I’ve spoken about on screen representation before in the post The Curious Incident of the disabled person on Stage and I work in promoting and developing diversity within the TV industry so the idea that on screen representation of difference is important and necessary is not a new one to me. What I hadn’t fully appreciated was quite how personally important it is; how it can make you feel to see someone like you, present your story or something very similar in such a direct and relatable way.

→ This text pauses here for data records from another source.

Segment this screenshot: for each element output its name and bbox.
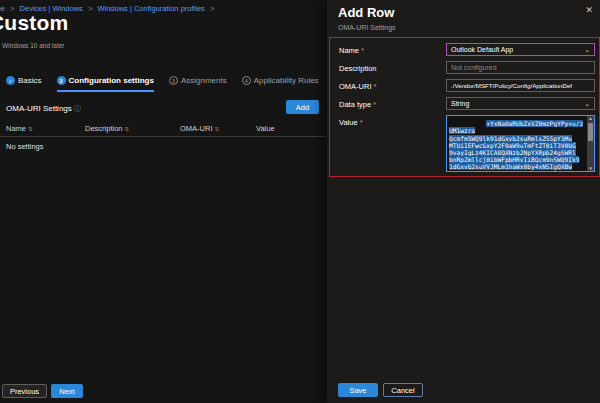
panel-subtitle: OMA-URI Settings: [338, 24, 396, 31]
step-label: Configuration settings: [69, 76, 154, 85]
value-field-label: Value*: [339, 118, 363, 127]
panel-title: Add Row: [338, 5, 394, 20]
screen: Home > Devices | Windows > Windows | Con…: [0, 0, 600, 403]
step-configuration-settings[interactable]: 2 Configuration settings: [57, 76, 154, 92]
oma-uri-settings-heading: OMA-URI Settingsⓘ: [6, 104, 81, 114]
sort-icon: ⇅: [125, 126, 130, 132]
next-button[interactable]: Next: [51, 384, 83, 398]
sort-icon: ⇅: [28, 126, 33, 132]
settings-table-header: Name ⇅ Description ⇅ OMA-URI ⇅ Value: [0, 121, 326, 137]
name-field-label: Name*: [339, 46, 364, 55]
cancel-button[interactable]: Cancel: [383, 383, 423, 397]
column-header-name[interactable]: Name ⇅: [6, 124, 33, 133]
oma-uri-field-value: ./Vendor/MSFT/Policy/Config/ApplicationD…: [451, 82, 572, 89]
column-label: OMA-URI: [180, 124, 213, 133]
check-icon: ✓: [6, 76, 15, 85]
breadcrumb-separator: >: [210, 4, 214, 13]
required-asterisk: *: [374, 82, 377, 91]
column-header-value[interactable]: Value: [256, 124, 275, 133]
scroll-up-icon[interactable]: ▲: [587, 116, 594, 121]
name-field-value: Outlook Default App: [451, 46, 513, 53]
step-label: Basics: [18, 76, 42, 85]
description-field-label: Description: [339, 64, 377, 73]
step-number-icon: 2: [57, 76, 66, 85]
required-asterisk: *: [361, 46, 364, 55]
info-icon[interactable]: ⓘ: [74, 105, 81, 112]
data-type-field-label: Data type*: [339, 100, 376, 109]
step-basics[interactable]: ✓ Basics: [6, 76, 42, 90]
step-assignments[interactable]: 3 Assignments: [169, 76, 227, 90]
column-label: Value: [256, 124, 275, 133]
column-header-description[interactable]: Description ⇅: [85, 124, 129, 133]
data-type-select[interactable]: String ⌄: [446, 97, 595, 110]
empty-table-message: No settings: [6, 142, 44, 151]
scrollbar[interactable]: ▲ ▼: [587, 116, 594, 171]
required-asterisk: *: [373, 100, 376, 109]
field-label-text: Value: [339, 118, 358, 127]
value-textarea[interactable]: +YxNa0aRUbZxVZ0mzPqYPy+u/zUM1wzra Qcmfm5…: [446, 115, 595, 172]
previous-button[interactable]: Previous: [2, 384, 47, 398]
scrollbar-thumb[interactable]: [588, 123, 593, 141]
data-type-value: String: [451, 100, 469, 107]
add-row-panel: Add Row ✕ OMA-URI Settings Name* Outlook…: [327, 0, 600, 403]
add-button[interactable]: Add: [286, 100, 319, 114]
field-label-text: Description: [339, 64, 377, 73]
required-asterisk: *: [360, 118, 363, 127]
scroll-down-icon[interactable]: ▼: [587, 166, 594, 171]
close-icon[interactable]: ✕: [585, 5, 593, 15]
step-applicability-rules[interactable]: 4 Applicability Rules: [242, 76, 319, 90]
chevron-down-icon: ⌄: [584, 47, 590, 52]
step-number-icon: 3: [169, 76, 178, 85]
column-header-oma-uri[interactable]: OMA-URI ⇅: [180, 124, 219, 133]
field-label-text: OMA-URI: [339, 82, 372, 91]
step-number-icon: 4: [242, 76, 251, 85]
sort-icon: ⇅: [215, 126, 220, 132]
oma-uri-field[interactable]: ./Vendor/MSFT/Policy/Config/ApplicationD…: [446, 79, 595, 92]
description-placeholder: Not configured: [451, 64, 497, 71]
chevron-down-icon: ⌄: [584, 101, 590, 106]
section-label-text: OMA-URI Settings: [6, 104, 72, 113]
step-label: Assignments: [181, 76, 227, 85]
value-text: +YxNa0aRUbZxVZ0mzPqYPy+u/zUM1wzra Qcmfm5…: [449, 115, 585, 172]
page-title: Custom: [0, 11, 68, 35]
step-label: Applicability Rules: [254, 76, 319, 85]
save-button[interactable]: Save: [338, 383, 378, 397]
validation-highlight-box: Name* Outlook Default App ⌄ Description …: [329, 37, 600, 177]
field-label-text: Data type: [339, 100, 371, 109]
name-field[interactable]: Outlook Default App ⌄: [446, 43, 595, 56]
field-label-text: Name: [339, 46, 359, 55]
column-label: Description: [85, 124, 123, 133]
wizard-steps: ✓ Basics 2 Configuration settings 3 Assi…: [6, 76, 379, 92]
column-label: Name: [6, 124, 26, 133]
breadcrumb-separator: >: [88, 4, 92, 13]
breadcrumb-link-configuration-profiles[interactable]: Windows | Configuration profiles: [97, 4, 204, 13]
oma-uri-field-label: OMA-URI*: [339, 82, 376, 91]
page-subtitle: Windows 10 and later: [2, 42, 65, 49]
value-selected-text: +YxNa0aRUbZxVZ0mzPqYPy+u/zUM1wzra Qcmfm5…: [449, 120, 583, 172]
description-field[interactable]: Not configured: [446, 61, 595, 74]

There have been short people on screen a number of times, and the opportunities are slowly increasing with actors such as Warwick Davis and Kiruna Stamell. Although I’ve felt it was a positive thing to see someone similar to me I’ve never really felt an overwhelming connection with it. It was nice to see it but there ended the experience. That was until the character of Donna arrived in Eastenders. Here is a character that is loud, unapologetic, confident and yet a little vulnerable and insecure sometimes. Lisa Hammond, who has the same condition as me, plays Donna, she uses a wheelchair when she’s out of the house but walks when she’s at home!! Hurrah, finally someone like ME!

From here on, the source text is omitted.